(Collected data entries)
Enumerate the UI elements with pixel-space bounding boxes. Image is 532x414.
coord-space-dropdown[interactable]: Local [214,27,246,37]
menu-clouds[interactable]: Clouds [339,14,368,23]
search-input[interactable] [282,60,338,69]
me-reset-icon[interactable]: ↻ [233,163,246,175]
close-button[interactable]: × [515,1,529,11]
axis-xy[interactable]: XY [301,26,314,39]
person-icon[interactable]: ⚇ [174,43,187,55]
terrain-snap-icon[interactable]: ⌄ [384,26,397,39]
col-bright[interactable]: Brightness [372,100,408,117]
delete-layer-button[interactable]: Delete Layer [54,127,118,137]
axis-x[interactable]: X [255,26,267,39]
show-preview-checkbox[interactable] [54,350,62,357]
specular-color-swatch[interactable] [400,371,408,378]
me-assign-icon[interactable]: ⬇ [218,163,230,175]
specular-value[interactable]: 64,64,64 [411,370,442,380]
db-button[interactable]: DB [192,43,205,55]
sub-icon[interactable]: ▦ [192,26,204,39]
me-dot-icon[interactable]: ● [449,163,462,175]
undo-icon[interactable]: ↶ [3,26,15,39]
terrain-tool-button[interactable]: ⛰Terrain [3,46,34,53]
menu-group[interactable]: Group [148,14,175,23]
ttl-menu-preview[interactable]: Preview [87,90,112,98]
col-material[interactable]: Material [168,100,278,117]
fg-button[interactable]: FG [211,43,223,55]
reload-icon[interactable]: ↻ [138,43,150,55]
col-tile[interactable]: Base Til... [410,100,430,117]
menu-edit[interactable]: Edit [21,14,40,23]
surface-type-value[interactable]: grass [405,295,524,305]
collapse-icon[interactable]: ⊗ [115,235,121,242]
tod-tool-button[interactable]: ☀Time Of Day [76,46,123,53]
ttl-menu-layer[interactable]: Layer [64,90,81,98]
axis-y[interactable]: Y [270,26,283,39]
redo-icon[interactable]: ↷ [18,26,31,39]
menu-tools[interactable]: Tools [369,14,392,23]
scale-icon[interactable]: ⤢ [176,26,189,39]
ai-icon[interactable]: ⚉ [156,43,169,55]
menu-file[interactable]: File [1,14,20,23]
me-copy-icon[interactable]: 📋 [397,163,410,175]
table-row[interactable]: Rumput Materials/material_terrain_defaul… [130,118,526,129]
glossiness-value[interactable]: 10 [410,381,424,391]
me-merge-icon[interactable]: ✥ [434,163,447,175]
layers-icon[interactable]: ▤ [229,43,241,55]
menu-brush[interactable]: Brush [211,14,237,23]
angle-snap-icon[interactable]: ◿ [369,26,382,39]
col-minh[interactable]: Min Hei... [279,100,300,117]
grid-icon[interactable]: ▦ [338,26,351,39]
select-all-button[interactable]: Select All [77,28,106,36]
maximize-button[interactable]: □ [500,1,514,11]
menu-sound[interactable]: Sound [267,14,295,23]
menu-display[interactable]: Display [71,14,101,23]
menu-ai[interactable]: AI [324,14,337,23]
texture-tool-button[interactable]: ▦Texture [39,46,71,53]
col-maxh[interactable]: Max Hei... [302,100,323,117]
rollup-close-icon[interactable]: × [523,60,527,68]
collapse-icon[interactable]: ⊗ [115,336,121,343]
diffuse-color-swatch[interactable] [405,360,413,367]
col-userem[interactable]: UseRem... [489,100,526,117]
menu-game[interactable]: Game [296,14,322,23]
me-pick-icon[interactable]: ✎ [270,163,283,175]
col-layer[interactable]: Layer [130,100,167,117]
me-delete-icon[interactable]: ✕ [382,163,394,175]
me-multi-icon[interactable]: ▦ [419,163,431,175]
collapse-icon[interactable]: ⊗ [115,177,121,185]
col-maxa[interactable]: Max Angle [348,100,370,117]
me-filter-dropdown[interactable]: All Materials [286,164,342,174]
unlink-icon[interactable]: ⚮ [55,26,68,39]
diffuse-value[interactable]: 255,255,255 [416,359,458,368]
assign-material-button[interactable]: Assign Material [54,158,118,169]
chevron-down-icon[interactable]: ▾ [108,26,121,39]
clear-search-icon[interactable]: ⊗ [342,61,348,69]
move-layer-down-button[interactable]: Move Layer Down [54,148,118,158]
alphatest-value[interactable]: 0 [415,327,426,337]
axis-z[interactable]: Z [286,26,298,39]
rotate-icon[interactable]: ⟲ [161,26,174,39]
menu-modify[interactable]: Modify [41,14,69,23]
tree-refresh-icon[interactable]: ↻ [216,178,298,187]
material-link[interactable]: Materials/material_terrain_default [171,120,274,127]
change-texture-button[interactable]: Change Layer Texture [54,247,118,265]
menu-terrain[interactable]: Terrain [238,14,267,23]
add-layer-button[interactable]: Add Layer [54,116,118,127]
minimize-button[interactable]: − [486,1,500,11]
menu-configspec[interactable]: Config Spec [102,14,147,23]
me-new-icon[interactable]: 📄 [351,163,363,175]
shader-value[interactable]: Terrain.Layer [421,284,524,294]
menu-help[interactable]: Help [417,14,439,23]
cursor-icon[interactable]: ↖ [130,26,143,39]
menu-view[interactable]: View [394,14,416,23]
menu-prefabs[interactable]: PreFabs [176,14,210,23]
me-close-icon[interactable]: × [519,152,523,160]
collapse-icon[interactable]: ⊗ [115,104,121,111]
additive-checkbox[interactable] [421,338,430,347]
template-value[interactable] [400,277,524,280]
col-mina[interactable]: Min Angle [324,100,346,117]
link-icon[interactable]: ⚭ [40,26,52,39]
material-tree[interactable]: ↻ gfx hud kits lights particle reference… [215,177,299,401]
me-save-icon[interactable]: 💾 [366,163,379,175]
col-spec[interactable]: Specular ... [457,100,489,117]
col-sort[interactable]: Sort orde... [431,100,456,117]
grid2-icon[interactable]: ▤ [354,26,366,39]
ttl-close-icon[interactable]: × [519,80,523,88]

==

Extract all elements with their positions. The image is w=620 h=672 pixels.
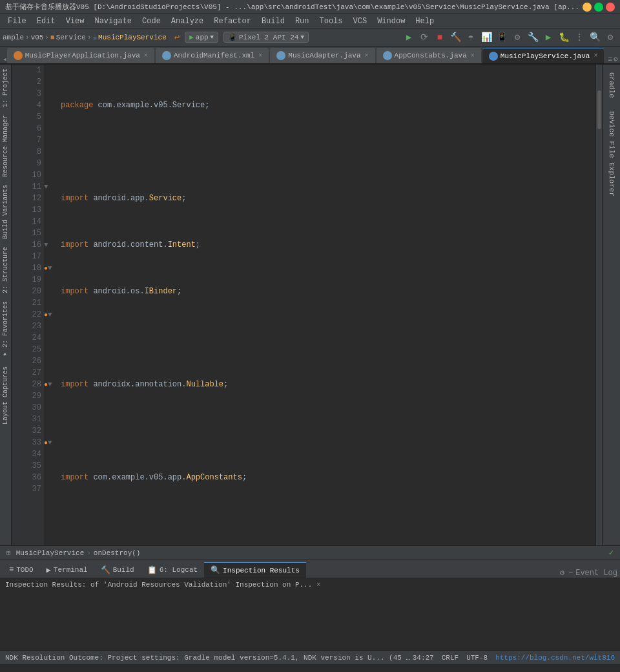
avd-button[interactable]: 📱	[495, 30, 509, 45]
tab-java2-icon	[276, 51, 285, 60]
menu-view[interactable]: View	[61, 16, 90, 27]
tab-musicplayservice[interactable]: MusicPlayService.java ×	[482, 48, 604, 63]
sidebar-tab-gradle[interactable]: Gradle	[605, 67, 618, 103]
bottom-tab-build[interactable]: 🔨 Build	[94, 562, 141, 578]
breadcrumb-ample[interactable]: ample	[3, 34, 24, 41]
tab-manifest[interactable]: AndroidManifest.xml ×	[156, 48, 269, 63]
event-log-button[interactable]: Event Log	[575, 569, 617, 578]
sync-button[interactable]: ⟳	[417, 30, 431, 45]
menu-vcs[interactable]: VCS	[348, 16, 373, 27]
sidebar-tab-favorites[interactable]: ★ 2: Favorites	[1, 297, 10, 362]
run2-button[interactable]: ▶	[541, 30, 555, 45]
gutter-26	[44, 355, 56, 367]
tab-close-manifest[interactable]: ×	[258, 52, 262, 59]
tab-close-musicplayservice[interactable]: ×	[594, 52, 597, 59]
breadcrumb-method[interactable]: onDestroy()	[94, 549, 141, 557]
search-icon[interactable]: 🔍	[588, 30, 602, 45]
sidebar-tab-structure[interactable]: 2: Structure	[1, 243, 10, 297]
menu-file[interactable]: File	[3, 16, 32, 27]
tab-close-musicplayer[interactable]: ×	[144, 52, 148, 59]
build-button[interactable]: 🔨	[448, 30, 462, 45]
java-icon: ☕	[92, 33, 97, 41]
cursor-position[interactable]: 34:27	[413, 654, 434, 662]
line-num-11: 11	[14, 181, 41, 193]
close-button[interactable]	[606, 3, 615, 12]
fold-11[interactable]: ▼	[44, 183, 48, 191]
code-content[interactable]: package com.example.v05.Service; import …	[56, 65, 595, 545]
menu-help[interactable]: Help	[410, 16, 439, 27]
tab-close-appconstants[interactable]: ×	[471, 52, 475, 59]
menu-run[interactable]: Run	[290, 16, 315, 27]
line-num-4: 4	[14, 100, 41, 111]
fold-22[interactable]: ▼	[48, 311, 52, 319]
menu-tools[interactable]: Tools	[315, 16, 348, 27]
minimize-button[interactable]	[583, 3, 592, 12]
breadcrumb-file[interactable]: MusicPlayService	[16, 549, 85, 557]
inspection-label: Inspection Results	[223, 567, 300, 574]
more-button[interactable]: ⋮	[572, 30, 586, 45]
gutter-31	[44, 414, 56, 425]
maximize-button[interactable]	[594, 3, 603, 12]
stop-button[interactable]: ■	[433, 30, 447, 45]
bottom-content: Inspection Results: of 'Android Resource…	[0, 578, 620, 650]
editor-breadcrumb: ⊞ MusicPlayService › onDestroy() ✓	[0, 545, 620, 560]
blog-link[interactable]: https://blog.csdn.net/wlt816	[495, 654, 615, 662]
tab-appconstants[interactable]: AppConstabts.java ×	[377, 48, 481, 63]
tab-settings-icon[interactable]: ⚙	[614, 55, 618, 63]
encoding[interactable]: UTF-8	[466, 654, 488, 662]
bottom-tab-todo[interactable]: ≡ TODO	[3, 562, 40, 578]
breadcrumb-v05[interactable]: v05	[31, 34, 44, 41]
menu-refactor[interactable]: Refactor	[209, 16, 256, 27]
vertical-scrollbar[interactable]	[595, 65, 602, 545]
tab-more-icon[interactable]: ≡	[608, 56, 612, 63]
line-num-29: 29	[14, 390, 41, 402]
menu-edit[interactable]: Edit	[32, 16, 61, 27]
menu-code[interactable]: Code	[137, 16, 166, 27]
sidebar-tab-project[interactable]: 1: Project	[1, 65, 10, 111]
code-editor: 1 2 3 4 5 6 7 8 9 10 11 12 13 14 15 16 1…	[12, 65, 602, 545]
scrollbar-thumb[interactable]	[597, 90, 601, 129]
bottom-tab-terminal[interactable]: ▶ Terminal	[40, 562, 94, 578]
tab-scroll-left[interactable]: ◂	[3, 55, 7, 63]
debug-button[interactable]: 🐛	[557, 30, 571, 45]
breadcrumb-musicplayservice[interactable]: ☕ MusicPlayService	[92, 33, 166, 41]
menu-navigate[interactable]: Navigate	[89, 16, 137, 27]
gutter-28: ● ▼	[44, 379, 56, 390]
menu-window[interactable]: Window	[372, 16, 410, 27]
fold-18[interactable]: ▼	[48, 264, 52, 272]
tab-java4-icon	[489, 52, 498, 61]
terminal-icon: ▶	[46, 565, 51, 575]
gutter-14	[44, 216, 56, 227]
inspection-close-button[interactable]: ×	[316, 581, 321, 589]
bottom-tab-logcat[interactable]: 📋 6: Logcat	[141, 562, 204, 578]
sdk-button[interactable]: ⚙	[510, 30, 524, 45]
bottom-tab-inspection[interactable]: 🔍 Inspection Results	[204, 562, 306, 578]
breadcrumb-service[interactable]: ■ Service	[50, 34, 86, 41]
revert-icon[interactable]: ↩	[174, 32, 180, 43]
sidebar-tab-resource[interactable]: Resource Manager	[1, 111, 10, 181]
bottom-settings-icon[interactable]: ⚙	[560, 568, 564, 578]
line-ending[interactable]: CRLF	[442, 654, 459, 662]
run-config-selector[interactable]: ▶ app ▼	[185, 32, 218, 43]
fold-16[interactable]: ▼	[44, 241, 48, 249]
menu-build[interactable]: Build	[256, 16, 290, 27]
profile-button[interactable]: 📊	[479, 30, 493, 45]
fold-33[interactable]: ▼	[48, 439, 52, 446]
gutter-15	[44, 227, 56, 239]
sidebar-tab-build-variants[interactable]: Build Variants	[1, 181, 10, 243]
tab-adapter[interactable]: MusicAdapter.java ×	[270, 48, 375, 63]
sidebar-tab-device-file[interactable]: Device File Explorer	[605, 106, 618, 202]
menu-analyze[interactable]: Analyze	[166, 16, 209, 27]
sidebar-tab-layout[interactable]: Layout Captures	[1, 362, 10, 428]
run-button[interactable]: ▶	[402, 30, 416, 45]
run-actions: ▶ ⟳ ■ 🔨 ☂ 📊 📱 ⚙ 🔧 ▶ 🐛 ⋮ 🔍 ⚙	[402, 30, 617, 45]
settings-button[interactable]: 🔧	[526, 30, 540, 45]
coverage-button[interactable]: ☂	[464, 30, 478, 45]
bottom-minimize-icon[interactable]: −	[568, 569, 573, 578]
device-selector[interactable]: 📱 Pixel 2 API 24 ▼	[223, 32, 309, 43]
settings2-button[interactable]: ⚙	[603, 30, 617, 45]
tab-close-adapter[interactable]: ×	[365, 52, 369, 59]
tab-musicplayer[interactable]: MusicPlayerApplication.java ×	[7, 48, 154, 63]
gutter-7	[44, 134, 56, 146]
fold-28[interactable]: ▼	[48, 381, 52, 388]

* * *

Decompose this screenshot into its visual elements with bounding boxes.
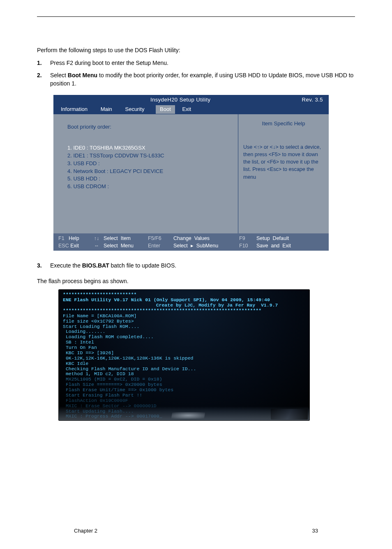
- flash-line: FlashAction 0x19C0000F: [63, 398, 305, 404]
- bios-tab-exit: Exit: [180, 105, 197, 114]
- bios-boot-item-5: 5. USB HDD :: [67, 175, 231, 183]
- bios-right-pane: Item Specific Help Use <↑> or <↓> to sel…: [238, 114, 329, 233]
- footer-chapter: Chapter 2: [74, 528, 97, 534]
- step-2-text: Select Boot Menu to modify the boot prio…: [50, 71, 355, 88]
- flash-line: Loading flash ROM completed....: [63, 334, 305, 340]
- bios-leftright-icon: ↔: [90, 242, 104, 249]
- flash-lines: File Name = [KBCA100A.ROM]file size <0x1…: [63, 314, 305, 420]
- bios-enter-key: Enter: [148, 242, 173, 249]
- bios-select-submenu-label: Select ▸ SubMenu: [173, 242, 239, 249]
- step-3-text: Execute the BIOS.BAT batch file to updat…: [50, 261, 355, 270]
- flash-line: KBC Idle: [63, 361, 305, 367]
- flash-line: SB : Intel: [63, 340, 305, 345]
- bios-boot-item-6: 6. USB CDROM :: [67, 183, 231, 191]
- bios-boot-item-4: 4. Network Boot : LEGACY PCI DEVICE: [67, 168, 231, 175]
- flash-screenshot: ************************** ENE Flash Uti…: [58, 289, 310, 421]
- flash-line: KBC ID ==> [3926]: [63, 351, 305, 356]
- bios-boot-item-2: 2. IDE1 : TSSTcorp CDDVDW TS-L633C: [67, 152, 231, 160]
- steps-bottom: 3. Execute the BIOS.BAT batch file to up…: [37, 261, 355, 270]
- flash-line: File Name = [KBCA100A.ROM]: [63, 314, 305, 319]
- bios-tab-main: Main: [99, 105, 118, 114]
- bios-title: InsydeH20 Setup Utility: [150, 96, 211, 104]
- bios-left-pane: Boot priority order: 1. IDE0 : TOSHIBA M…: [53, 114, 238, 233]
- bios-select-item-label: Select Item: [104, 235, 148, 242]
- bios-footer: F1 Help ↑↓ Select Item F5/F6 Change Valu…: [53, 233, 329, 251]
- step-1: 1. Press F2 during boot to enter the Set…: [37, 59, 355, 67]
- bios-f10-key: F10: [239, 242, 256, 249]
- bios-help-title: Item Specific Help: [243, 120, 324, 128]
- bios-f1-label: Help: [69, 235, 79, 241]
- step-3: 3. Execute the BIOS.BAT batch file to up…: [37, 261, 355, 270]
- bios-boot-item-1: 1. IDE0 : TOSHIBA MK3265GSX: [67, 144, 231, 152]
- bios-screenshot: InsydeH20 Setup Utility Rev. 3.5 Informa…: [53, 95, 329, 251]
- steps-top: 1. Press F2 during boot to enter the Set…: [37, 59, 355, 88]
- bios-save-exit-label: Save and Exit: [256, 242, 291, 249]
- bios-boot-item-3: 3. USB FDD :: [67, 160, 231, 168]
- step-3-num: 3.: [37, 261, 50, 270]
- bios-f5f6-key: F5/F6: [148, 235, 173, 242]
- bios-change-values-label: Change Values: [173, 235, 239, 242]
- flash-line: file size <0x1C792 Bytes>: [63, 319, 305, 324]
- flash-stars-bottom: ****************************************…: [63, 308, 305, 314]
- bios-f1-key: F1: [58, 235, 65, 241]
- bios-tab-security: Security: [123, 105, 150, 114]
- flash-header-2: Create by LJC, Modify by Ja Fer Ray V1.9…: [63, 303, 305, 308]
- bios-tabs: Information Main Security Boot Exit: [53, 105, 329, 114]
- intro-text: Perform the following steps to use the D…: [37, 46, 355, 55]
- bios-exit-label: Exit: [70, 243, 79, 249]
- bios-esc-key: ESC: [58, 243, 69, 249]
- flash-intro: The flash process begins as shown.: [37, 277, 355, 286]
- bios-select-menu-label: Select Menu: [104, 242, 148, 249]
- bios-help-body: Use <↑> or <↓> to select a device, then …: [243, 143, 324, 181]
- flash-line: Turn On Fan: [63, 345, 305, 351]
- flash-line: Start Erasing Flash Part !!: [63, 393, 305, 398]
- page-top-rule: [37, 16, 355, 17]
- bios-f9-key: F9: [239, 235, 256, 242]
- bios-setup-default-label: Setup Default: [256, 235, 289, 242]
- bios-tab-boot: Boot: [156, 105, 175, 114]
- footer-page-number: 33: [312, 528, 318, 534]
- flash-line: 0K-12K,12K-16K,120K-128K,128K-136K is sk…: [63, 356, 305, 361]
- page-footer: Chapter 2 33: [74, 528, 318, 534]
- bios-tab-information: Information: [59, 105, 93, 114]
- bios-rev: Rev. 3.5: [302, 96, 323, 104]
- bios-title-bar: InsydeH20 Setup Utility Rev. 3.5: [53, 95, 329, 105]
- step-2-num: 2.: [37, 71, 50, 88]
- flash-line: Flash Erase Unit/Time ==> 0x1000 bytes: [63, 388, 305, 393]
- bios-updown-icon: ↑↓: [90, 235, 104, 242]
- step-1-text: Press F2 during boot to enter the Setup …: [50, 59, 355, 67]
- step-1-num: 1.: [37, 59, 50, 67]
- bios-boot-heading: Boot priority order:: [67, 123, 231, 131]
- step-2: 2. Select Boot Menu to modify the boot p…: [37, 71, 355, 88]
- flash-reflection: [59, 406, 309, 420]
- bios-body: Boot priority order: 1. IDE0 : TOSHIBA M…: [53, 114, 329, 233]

Requirement -> Which lines of the records above hold the word "boxes"? Copy each of them.

Written reply ->
Enumerate the UI elements with pixel-space bounding boxes. Image is 532x414.
Decompose this screenshot into its visual elements with bounding boxes.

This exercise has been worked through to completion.